Pascal über das Umweltbewußtsein

Vertreten durch Ihren Sprecher Pascal, wird als Nächstes das Thema Umwelt vorgetragen. Ich erinnere mich, wie diese Gruppe wahnsinnig tolle Ideen hatte. Vieles davon war aber nicht so einfach umzusetzen und wurde daher wieder verworfen. Am besten gefiel mir der Plan von einem eigenen Garten in dem Kräuter, Gewürze und kleinere Obst und Gemüsesorten angepflanzt werden sollten. Hierbei lag das Problem aber leider im Zeitmanagement der Mitarbeiter sowie die finanziellen Mittel für so ein Projekt. Aber vielleicht finden wir dafür eine überraschende Lösung.

Max und der Leitsatz zur Regionalität

Im Team Regionalität war schön was los! Viele Pfade gab es zu erkunden und immer wieder die große Frage: Passt das denn auch zu unserem Unternehmen? Können wir das zufriedenstellend für alle umsetzen? Es gab einen Haufen mögliche Veränderungen und Verbesserungen zum Thema der Nachhaltigkeit. Doch Tina, Kevin, Hanna ohne H, Hend und Max mussten sich auch eingestehen, dass oft ein riesiger Schritt zwischen dem lag, was sie sich vorstellten und was in der Realität tatsächlich umsetzbar war oder sein wird. "Was ist eigentlich typisch Harz?", fragte Tina in die Gruppe und machte sich sofort völlig gespannt an die Arbeit. Sie recherchierte und klärte Ihr Team schlussendlich auf.
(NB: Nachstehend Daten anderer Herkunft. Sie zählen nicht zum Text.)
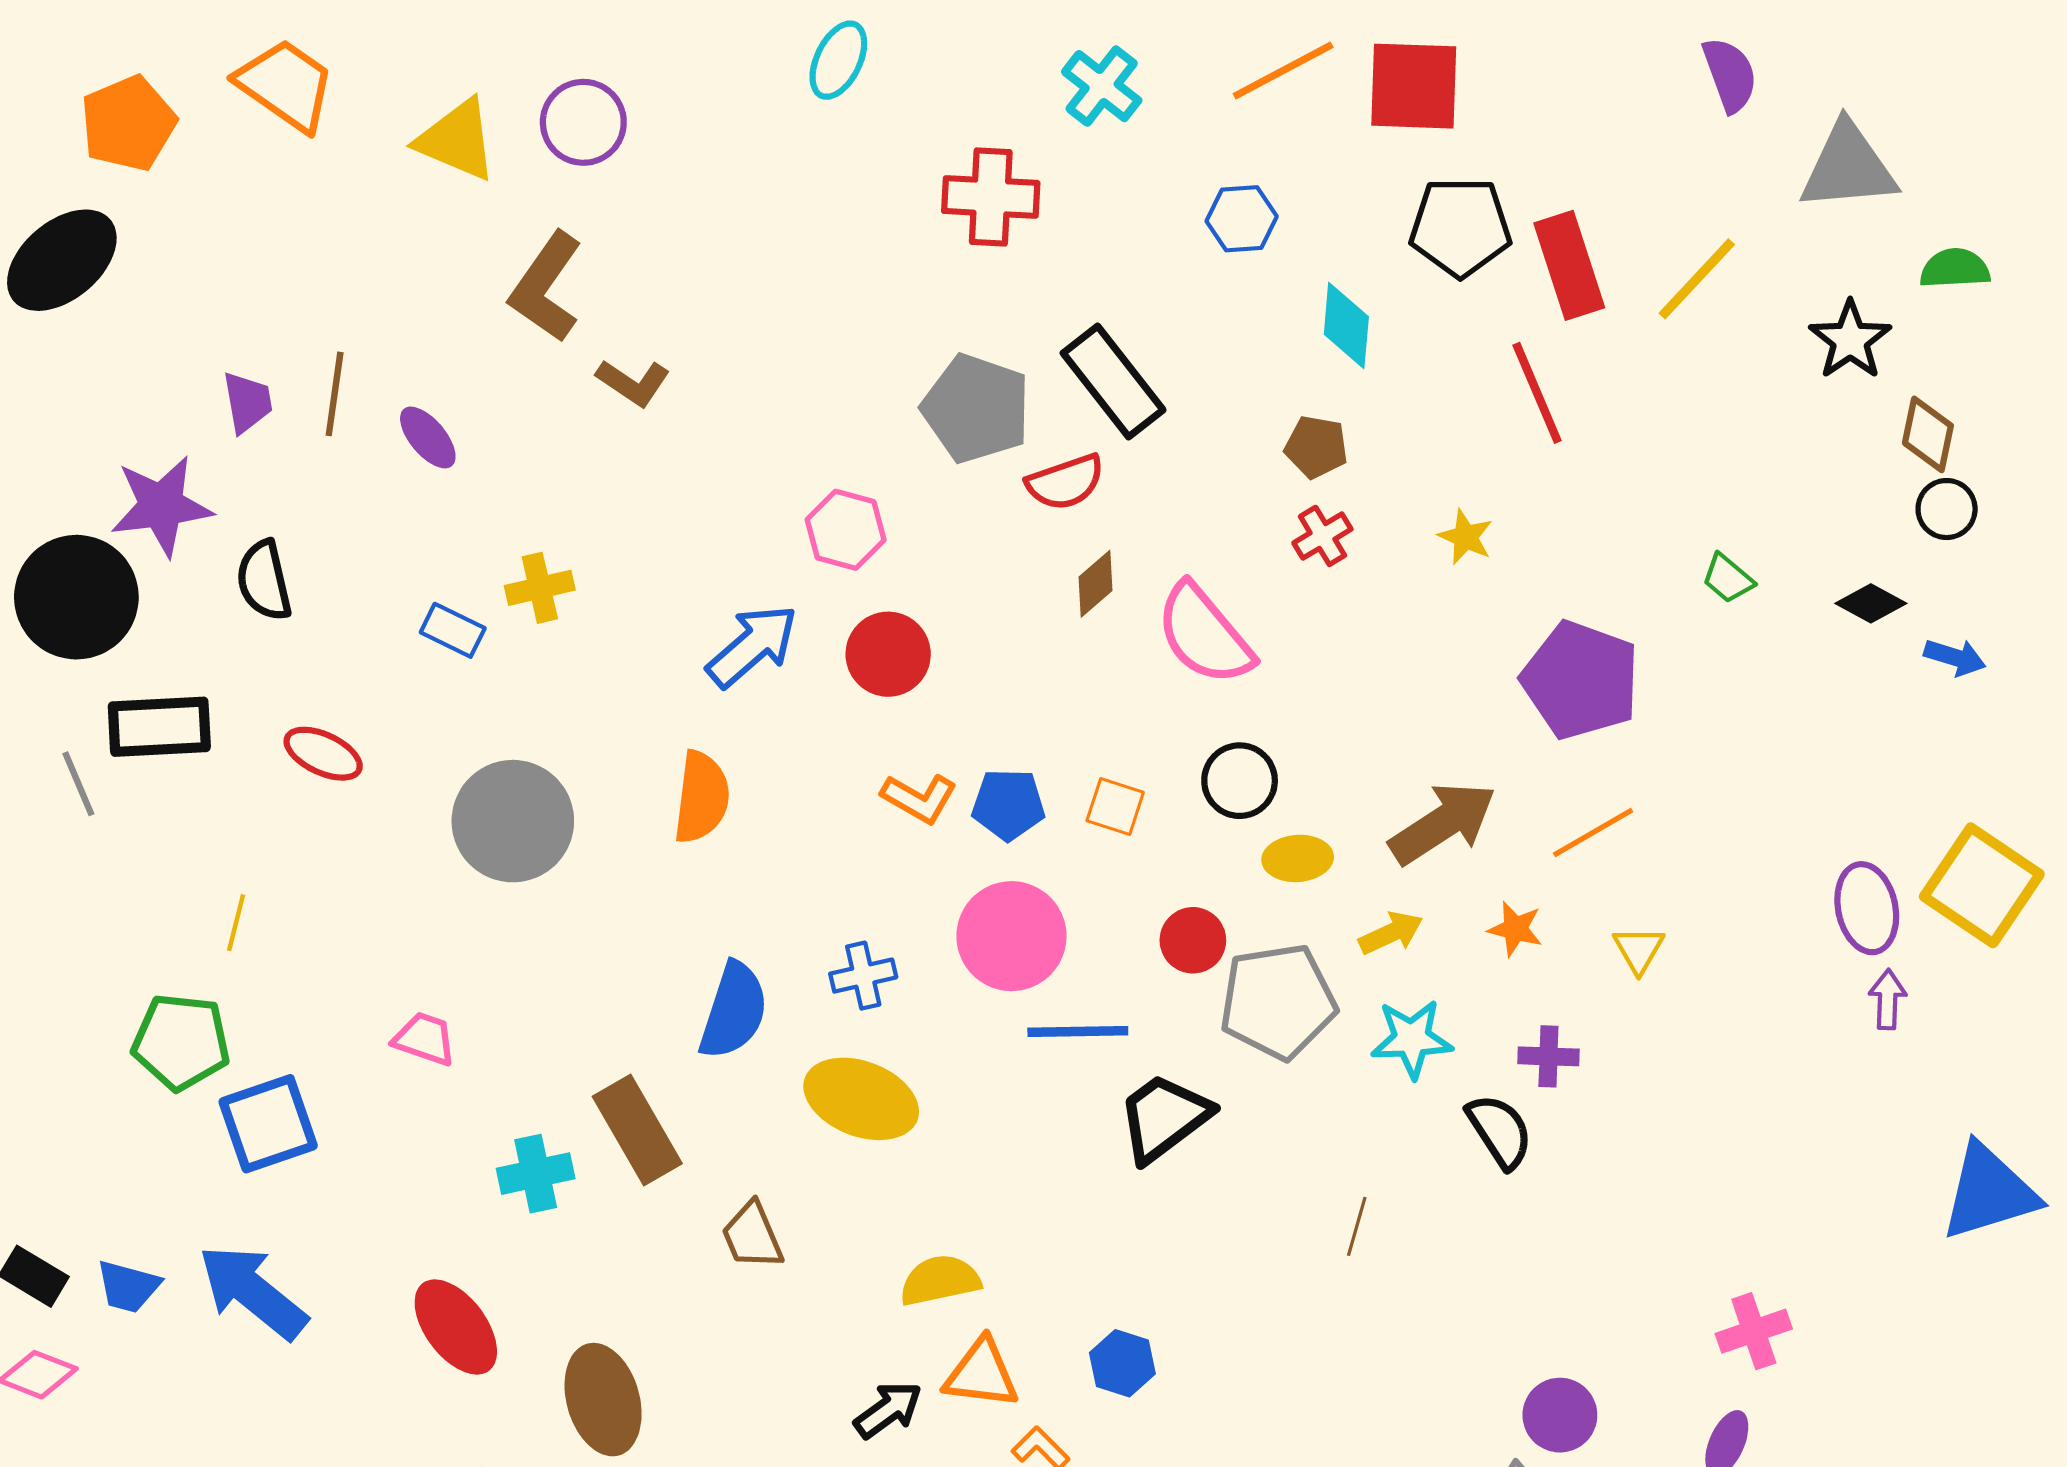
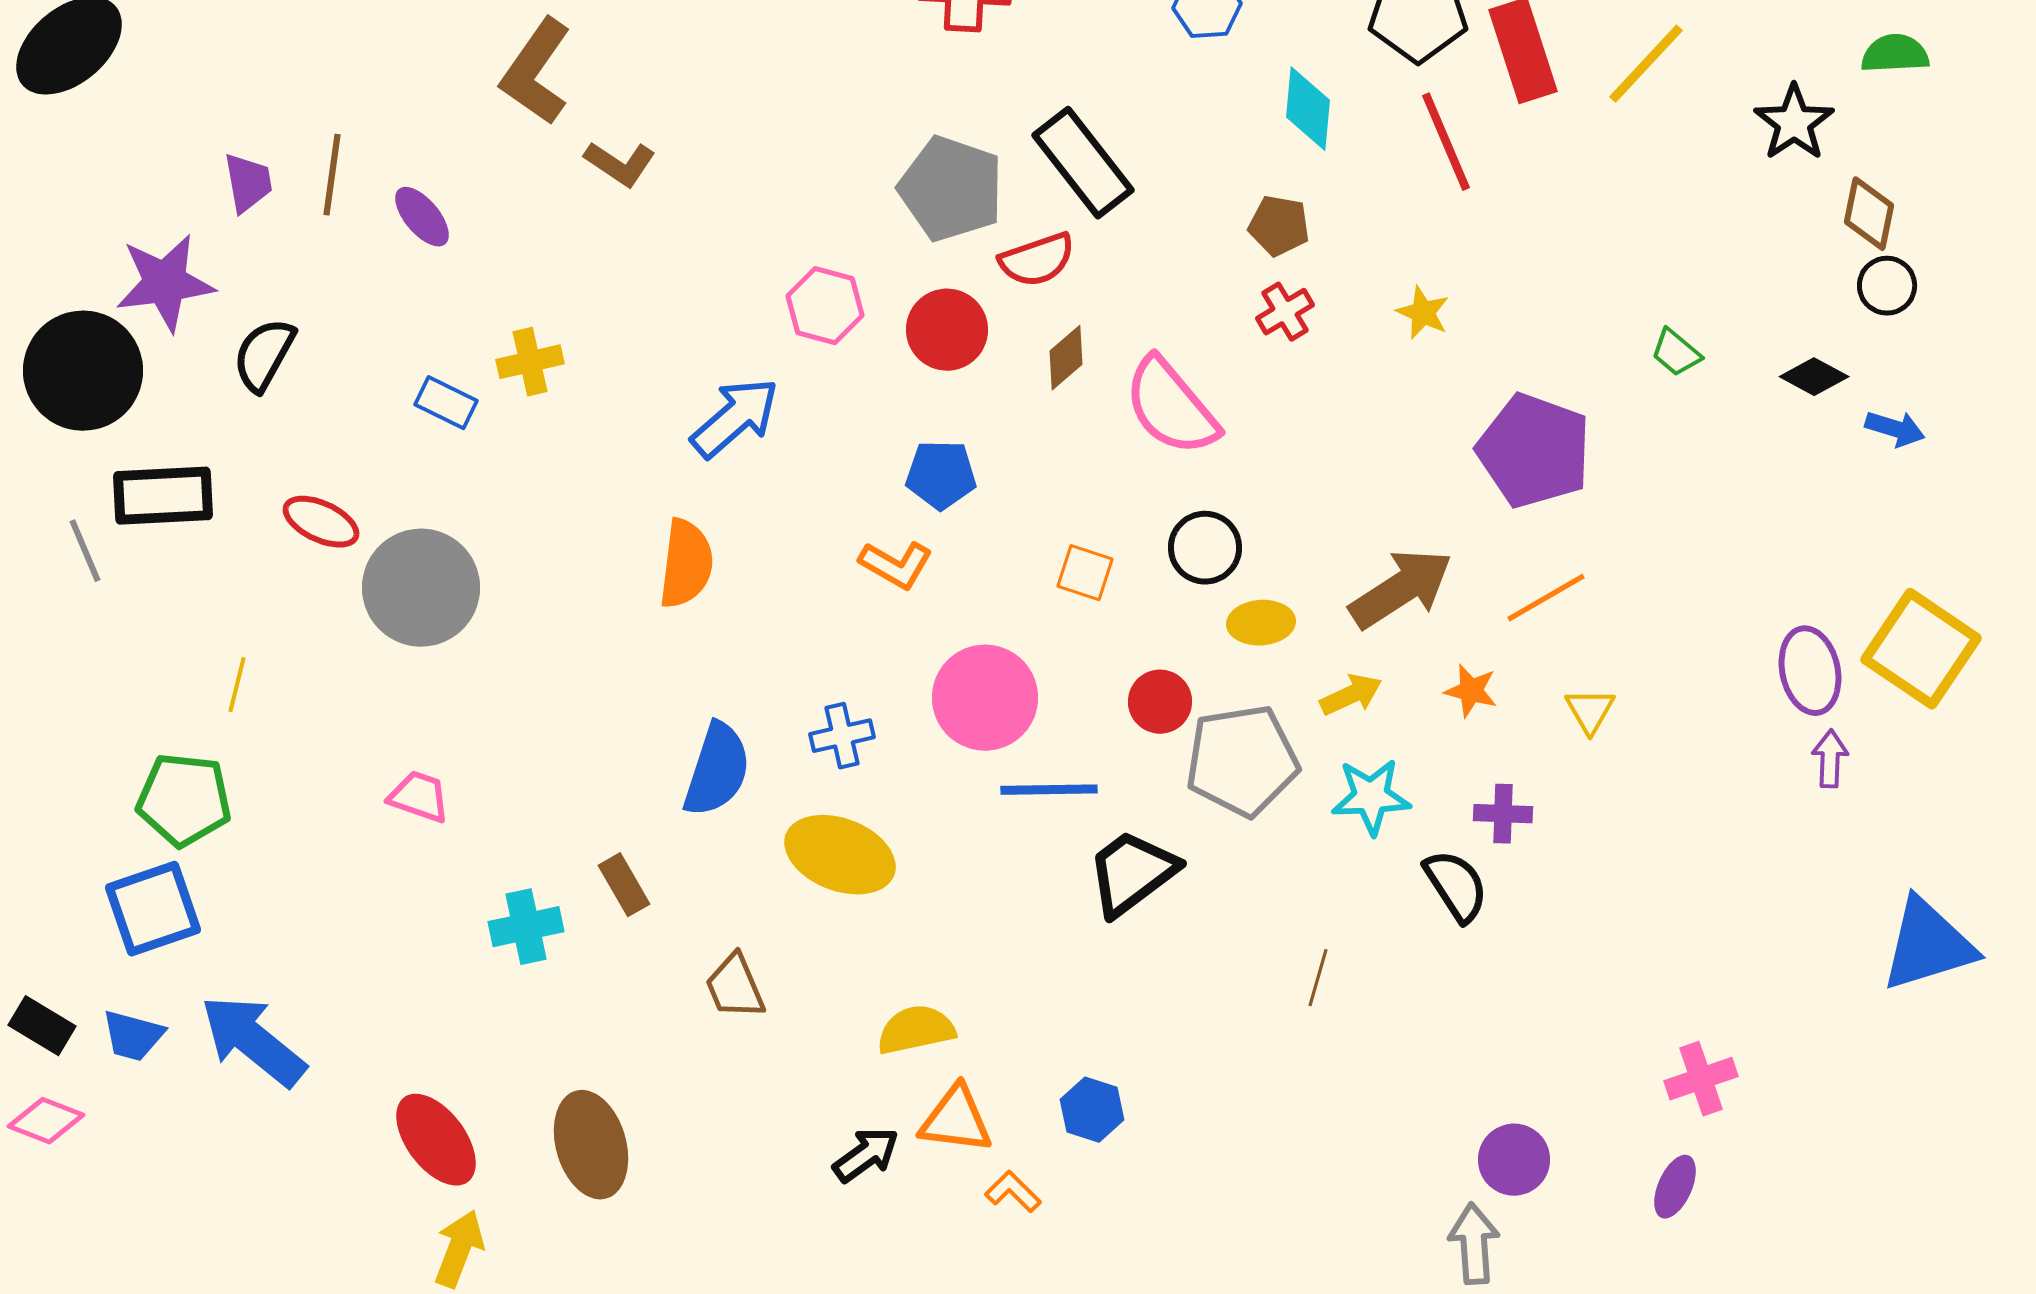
red line: (1537, 393) -> (1446, 142), moved
black semicircle: (264, 581) -> (264, 355), turned 42
red circle: (888, 654) -> (947, 330), moved
blue pentagon: (1008, 804) -> (941, 475), moved
gray circle: (513, 821) -> (421, 588), moved
blue square: (268, 1124) -> (153, 909), moved
brown rectangle: (637, 1130) -> (624, 885), size x0.6
red ellipse: (456, 1327) -> (436, 1140), moved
Dabei war es vollkommen zu erwarten, dass es den einen oder anderen „aha“ Moment gab.

Sam und die große Verantwortung der Gesundheit

Zu guter Letzt teilte die Gruppe Gesundheit ihre Gedanken und Überzeugungen mit dem Team. Es wurde verbessert, erklärt und gemeinsam nach Lösungen gesucht, wenn mal etwas nicht so rübergekommen war, wie es eigentlich geplant war. Alle waren sich einig, dass sie gemeinsam mit Alexander und dem ganzen Team den Weg in die richtige Richtung einschlagen wollen. Jeder von Ihnen wusste nach diesem Workshop und aller Erkenntnisse, dass es wichtig ist, sich als Unternehmen aber auch als Einzelperson mit so einem globalen Thema zu identifizieren und seinen Teil zu einer optimierten Erhaltung unserer Natur, unserer Umwelt und unserer Ressourcen beizutragen.

Ein zufriedener Alex ist ein guter Alex

Es war nach 18:00 Uhr als die letzten Sonnenstrahlen in die großen Fenster des Schiefersaals strahlten. Frische Luft zog durch geöffnete Fenster und ließen die hellbeigen Vorhänge vor lauter Leichtigkeit regelrecht Tanzen. Eine große Zufriedenheit machte sich im gesamten Team breit. „Wir haben wieder eine ganze Menge geschafft!" freute sich Alexander und erkundigte sich pflichtbewusst nach dem Gemütszustand seiner fleißigen Umwelthelden. „Seid Ihr alle dabei?", fragt er erwartungsvoll in die Runde und erhält von jedem einzelnen seiner Mitarbeiter ein positiv geladenes Feedback sowie die Bestätigung, weiterhin voller Begeisterung hinter dem Projekt Nachhaltigkeit und hinter seiner Entscheidung, diesen Weg mit der großen Gastro Urban Familie zu gehen. Hand in Hand und Schritt für Schritt in die richtige Richtung.

Nachdem sich Alexander und das Team der Gastro Urban für die nächsten Workshops neu vereinbart haben, verabschieden sich die Teilnehmer Corona-konform voneinander und treten glücklich und positiv bestärkt den Heimweg an. Während ich mein Equipment zusammenpacke, höre ich wie Max seinen Kollegen mit einem frisch gebackenen Kuchen, aus dem Kuchenwichteln überrascht. Da ist es also wieder, das Gefühl von Familie und Zusammenhalt von dem Fabienne sprach.